The fund amounts of Fund A and Fund C are different and calculated separately.
For those who often invest in funds, you may have noticed this: some fund products are marked with a after their names, and some fund products are marked with C after their names. Strictly speaking, these two new products belong to the same product, but their charging models are completely different. In order to meet the needs of more investors, the fund company will separate Fund A and Fund C.
1. The two quotas are not compatible with each other.
Let’s take a random example. If you buy Fund A of a certain fund product, you will find that the daily net value and stock holdings of Fund A are exactly the same as those of Fund C. This is because the two funds themselves are They belong to the same fund, but they subscribe separately, so the scale is also different. You can understand the main difference between Fund A and Fund C as the difference in subscription and redemption fees. Other aspects are exactly the same.
Second, this is done in response to market demand.
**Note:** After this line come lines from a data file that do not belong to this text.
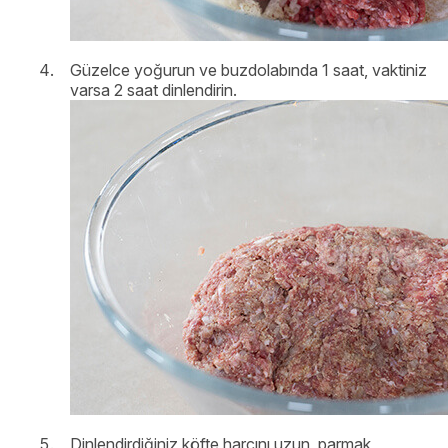
Güzelce yoğurun ve buzdolabında 1 saat, vaktiniz
varsa 2 saat dinlendirin.
Dinlendirdiğiniz köfte harcını uzun, parmak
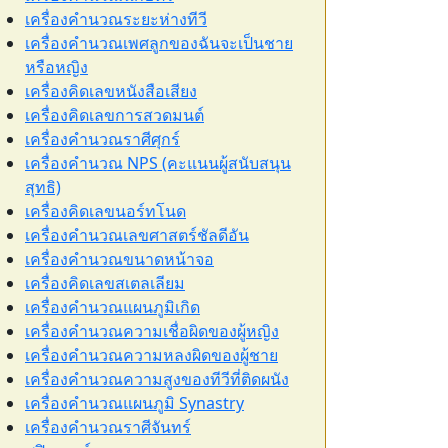
เครื่องคำนวณระยะห่างทีวี
เครื่องคำนวณเพศลูกของฉันจะเป็นชาย
หรือหญิง
เครื่องคิดเลขหนังสือเสียง
เครื่องคิดเลขการสวดมนต์
เครื่องคำนวณราศีศุกร์
เครื่องคำนวณ NPS (คะแนนผู้สนับสนุน
สุทธิ)
เครื่องคิดเลขนอร์ทโนด
เครื่องคำนวณเลขศาสตร์ชัลดีอัน
เครื่องคำนวณขนาดหน้าจอ
เครื่องคิดเลขสเตลเลียม
เครื่องคำนวณแผนภูมิเกิด
เครื่องคำนวณความเชื่อผิดของผู้หญิง
เครื่องคำนวณความหลงผิดของผู้ชาย
เครื่องคำนวณความสูงของทีวีที่ติดผนัง
เครื่องคำนวณแผนภูมิ Synastry
เครื่องคำนวณราศีจันทร์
I remember reading a piece of data before. Currently, the general investment cycle of most investors in the market is within three months. In order to further respond to this data and meet the needs of investors, the fund company launched Fund A and Fund C. For short-term investors with a relatively short investment cycle, it is generally better to choose Fund C, because Fund C has no subscription fee. For long-term investors, it is more reliable to choose Fund A because Fund C has the lowest comprehensive rate.
3. The fee rates of Fund A and Fund C are different.
For Fund A, Fund A generally has subscription fees and redemption fees. The longer you hold it, the less fees you pay.
For Fund C, Fund C does not need to pay a subscription fee, but it does have a service fee. The service fee is calculated on a daily basis, and the service fee will be deducted from your fund's net value in real time every day.
To sum up, the quotas of Fund A and Fund C are not mutually exclusive, but they are the same product and enjoy the same position ratio, but the service rates are completely different.